- _ACTIVITY_
An exact copy of every record is needed, with all pictures omitted.

- _DATASET_
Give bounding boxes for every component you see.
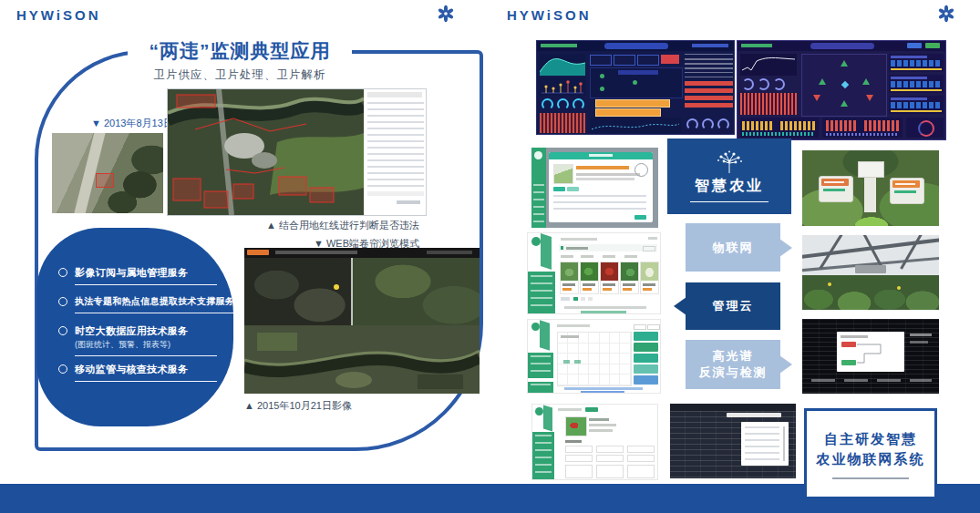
app-screenshot-modal xyxy=(531,148,658,228)
app-screenshot-form xyxy=(531,404,658,480)
app-logo-circle xyxy=(531,323,540,331)
dashboard-title-pill xyxy=(810,43,874,49)
satellite-map xyxy=(168,89,364,215)
flow-label-line2: 反演与检测 xyxy=(699,364,768,381)
app-ribbon xyxy=(541,233,552,270)
form-field xyxy=(565,446,593,453)
caption-redline: ▲ 结合用地红线进行判断是否违法 xyxy=(171,219,419,232)
flow-label: 管理云 xyxy=(713,298,754,314)
attribute-panel xyxy=(364,89,427,215)
map-marker xyxy=(334,284,339,290)
arrow-right-icon xyxy=(779,355,792,374)
sensor-head xyxy=(858,161,884,178)
side-card xyxy=(634,332,658,341)
footer-text-box: 自主研发智慧 农业物联网系统 xyxy=(804,408,937,499)
alert-row xyxy=(685,81,733,86)
service-item: 移动监管与核查技术服务 xyxy=(58,363,217,382)
gauges-row xyxy=(685,118,733,130)
hywison-logo-right: HYWiSON xyxy=(507,7,592,23)
stat-chip xyxy=(637,55,659,66)
foreground-leaf xyxy=(846,203,897,226)
form-textarea xyxy=(627,465,655,478)
area-chart xyxy=(540,54,585,76)
form-field xyxy=(627,446,655,453)
flow-label: 物联网 xyxy=(713,240,754,256)
left-title-block: “两违”监测典型应用 卫片供应、卫片处理、卫片解析 xyxy=(128,38,352,83)
gauges-row xyxy=(740,77,797,90)
plants-row xyxy=(802,275,939,310)
side-card xyxy=(634,343,658,352)
footer-box-underline xyxy=(832,477,909,479)
service-item: 时空大数据应用技术服务 (图斑统计、预警、报表等) xyxy=(58,324,217,356)
bar-row-panel xyxy=(889,75,944,93)
service-underline xyxy=(75,381,217,382)
flow-box-cloud: 管理云 xyxy=(686,282,780,330)
app-ribbon xyxy=(540,320,550,351)
toolbar-chip-blue xyxy=(907,43,922,48)
hywison-logo-left: HYWiSON xyxy=(16,7,101,23)
page-left: HYWiSON “两违”监测典型应用 卫片供应、卫片处理、卫片解析 ▼ 2013… xyxy=(0,0,492,513)
flow-box-iot: 物联网 xyxy=(686,223,780,272)
alert-row xyxy=(685,88,733,93)
gis-screenshot xyxy=(167,88,427,216)
bar-row-panel xyxy=(889,54,944,72)
app-ribbon xyxy=(543,405,552,431)
smart-agri-tree-icon xyxy=(712,150,747,174)
service-note: (图斑统计、预警、报表等) xyxy=(75,339,217,351)
monitor-dark-screenshot xyxy=(802,319,939,394)
stamp-circle xyxy=(634,163,648,177)
product-card xyxy=(640,262,659,294)
yellow-bars xyxy=(740,118,819,138)
stat-chip xyxy=(614,55,635,66)
calendar-grid xyxy=(557,332,632,386)
service-underline xyxy=(75,355,217,356)
flow-main-label: 智慧农业 xyxy=(695,177,764,196)
service-label: 影像订阅与属地管理服务 xyxy=(75,266,217,280)
footer-box-line1: 自主研发智慧 xyxy=(824,429,917,450)
product-card xyxy=(600,262,619,294)
sensor-box-left xyxy=(819,176,853,202)
service-label: 移动监管与核查技术服务 xyxy=(75,363,217,376)
sensor-box-right xyxy=(890,178,924,204)
app-logo-circle xyxy=(535,407,543,416)
red-bars xyxy=(822,118,903,138)
form-textarea xyxy=(565,465,593,478)
map-left-half xyxy=(244,258,352,325)
form-textarea xyxy=(596,465,624,478)
satellite-photo-2013 xyxy=(52,133,163,213)
flow-diagram-panel xyxy=(590,67,683,98)
veggie-thumbnail xyxy=(553,164,573,184)
stat-chip-alert xyxy=(661,55,679,64)
dashboard-screenshot-2 xyxy=(737,40,946,140)
arrow-left-icon xyxy=(674,297,686,315)
service-label: 时空大数据应用技术服务 xyxy=(75,324,217,338)
services-panel: 影像订阅与属地管理服务 执法专题和热点信息提取技术支撑服务 时空大数据应用技术服… xyxy=(36,228,233,426)
lollipop-chart xyxy=(540,77,585,96)
redline-annotation xyxy=(96,173,114,188)
modal-dialog xyxy=(549,152,653,222)
app-screenshot-calendar xyxy=(527,319,661,394)
red-dot-grid xyxy=(740,93,797,115)
flow-main-underline xyxy=(690,201,769,203)
trend-sparkline xyxy=(590,118,681,133)
line-chart xyxy=(740,54,797,76)
page-right: HYWiSON xyxy=(492,0,980,513)
orange-bar xyxy=(595,108,661,117)
form-field xyxy=(596,446,624,453)
pinwheel-logo-icon xyxy=(437,5,455,23)
alert-row xyxy=(685,96,733,100)
arrow-right-icon xyxy=(779,239,792,257)
web-curtain-screenshot xyxy=(244,248,480,394)
flow-box-hyperspectral: 高光谱 反演与检测 xyxy=(686,340,780,389)
flow-modal xyxy=(837,332,904,372)
app-sidebar xyxy=(531,148,546,228)
web-toolbar xyxy=(244,248,480,258)
table-modal xyxy=(741,422,789,466)
red-heatmap xyxy=(540,113,585,133)
flow-label: 高光谱 xyxy=(713,348,754,364)
side-card xyxy=(634,354,658,363)
stat-chip xyxy=(590,55,612,66)
bullet-circle-icon xyxy=(58,268,67,277)
gauges-row xyxy=(540,97,587,110)
product-card xyxy=(560,262,579,294)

- _ANSWER TO THIS PROBLEM_
Give bounding boxes for every component you see.
app-screenshot-modal xyxy=(531,148,658,228)
app-screenshot-form xyxy=(531,404,658,480)
app-logo-circle xyxy=(531,323,540,331)
dashboard-title-pill xyxy=(810,43,874,49)
satellite-map xyxy=(168,89,364,215)
flow-label-line2: 反演与检测 xyxy=(699,364,768,381)
app-ribbon xyxy=(541,233,552,270)
form-field xyxy=(565,446,593,453)
caption-redline: ▲ 结合用地红线进行判断是否违法 xyxy=(171,219,419,232)
flow-label: 管理云 xyxy=(713,298,754,314)
attribute-panel xyxy=(364,89,427,215)
map-marker xyxy=(334,284,339,290)
arrow-right-icon xyxy=(779,355,792,374)
sensor-head xyxy=(858,161,884,178)
side-card xyxy=(634,332,658,341)
footer-text-box: 自主研发智慧 农业物联网系统 xyxy=(804,408,937,499)
alert-row xyxy=(685,81,733,86)
service-item: 移动监管与核查技术服务 xyxy=(58,363,217,382)
gauges-row xyxy=(685,118,733,130)
hywison-logo-right: HYWiSON xyxy=(507,7,592,23)
stat-chip xyxy=(637,55,659,66)
foreground-leaf xyxy=(846,203,897,226)
form-textarea xyxy=(627,465,655,478)
area-chart xyxy=(540,54,585,76)
form-field xyxy=(627,446,655,453)
flow-label: 物联网 xyxy=(713,240,754,256)
left-title-block: “两违”监测典型应用 卫片供应、卫片处理、卫片解析 xyxy=(128,38,352,83)
gauges-row xyxy=(740,77,797,90)
plants-row xyxy=(802,275,939,310)
side-card xyxy=(634,343,658,352)
footer-box-underline xyxy=(832,477,909,479)
service-item: 时空大数据应用技术服务 (图斑统计、预警、报表等) xyxy=(58,324,217,356)
bar-row-panel xyxy=(889,75,944,93)
service-underline xyxy=(75,381,217,382)
flow-box-cloud: 管理云 xyxy=(686,282,780,330)
app-ribbon xyxy=(540,320,550,351)
toolbar-chip-blue xyxy=(907,43,922,48)
hywison-logo-left: HYWiSON xyxy=(16,7,101,23)
page-left: HYWiSON “两违”监测典型应用 卫片供应、卫片处理、卫片解析 ▼ 2013… xyxy=(0,0,492,513)
flow-box-iot: 物联网 xyxy=(686,223,780,272)
alert-row xyxy=(685,88,733,93)
gis-screenshot xyxy=(167,88,427,216)
bar-row-panel xyxy=(889,54,944,72)
app-ribbon xyxy=(543,405,552,431)
smart-agri-tree-icon xyxy=(712,150,747,174)
service-note: (图斑统计、预警、报表等) xyxy=(75,339,217,351)
monitor-dark-screenshot xyxy=(802,319,939,394)
stamp-circle xyxy=(634,163,648,177)
product-card xyxy=(640,262,659,294)
yellow-bars xyxy=(740,118,819,138)
stat-chip xyxy=(614,55,635,66)
calendar-grid xyxy=(557,332,632,386)
service-underline xyxy=(75,355,217,356)
flow-main-label: 智慧农业 xyxy=(695,177,764,196)
service-label: 影像订阅与属地管理服务 xyxy=(75,266,217,280)
footer-box-line1: 自主研发智慧 xyxy=(824,429,917,450)
product-card xyxy=(600,262,619,294)
sensor-box-left xyxy=(819,176,853,202)
service-label: 移动监管与核查技术服务 xyxy=(75,363,217,376)
sensor-box-right xyxy=(890,178,924,204)
app-logo-circle xyxy=(535,407,543,416)
red-bars xyxy=(822,118,903,138)
form-textarea xyxy=(565,465,593,478)
map-left-half xyxy=(244,258,352,325)
form-textarea xyxy=(596,465,624,478)
satellite-photo-2013 xyxy=(52,133,163,213)
flow-diagram-panel xyxy=(590,67,683,98)
veggie-thumbnail xyxy=(553,164,573,184)
stat-chip-alert xyxy=(661,55,679,64)
dashboard-screenshot-2 xyxy=(737,40,946,140)
arrow-left-icon xyxy=(674,297,686,315)
service-label: 时空大数据应用技术服务 xyxy=(75,324,217,338)
services-panel: 影像订阅与属地管理服务 执法专题和热点信息提取技术支撑服务 时空大数据应用技术服… xyxy=(36,228,233,426)
lollipop-chart xyxy=(540,77,585,96)
redline-annotation xyxy=(96,173,114,188)
modal-dialog xyxy=(549,152,653,222)
app-screenshot-calendar xyxy=(527,319,661,394)
red-dot-grid xyxy=(740,93,797,115)
flow-main-underline xyxy=(690,201,769,203)
trend-sparkline xyxy=(590,118,681,133)
line-chart xyxy=(740,54,797,76)
page-right: HYWiSON xyxy=(492,0,980,513)
orange-bar xyxy=(595,108,661,117)
form-field xyxy=(596,446,624,453)
pinwheel-logo-icon xyxy=(437,5,455,23)
alert-row xyxy=(685,96,733,100)
arrow-right-icon xyxy=(779,239,792,257)
web-curtain-screenshot xyxy=(244,248,480,394)
flow-box-hyperspectral: 高光谱 反演与检测 xyxy=(686,340,780,389)
flow-modal xyxy=(837,332,904,372)
app-sidebar xyxy=(531,148,546,228)
web-toolbar xyxy=(244,248,480,258)
table-modal xyxy=(741,422,789,466)
red-heatmap xyxy=(540,113,585,133)
flow-label: 高光谱 xyxy=(713,348,754,364)
side-card xyxy=(634,354,658,363)
stat-chip xyxy=(590,55,612,66)
bullet-circle-icon xyxy=(58,268,67,277)
gauges-row xyxy=(540,97,587,110)
product-card xyxy=(560,262,579,294)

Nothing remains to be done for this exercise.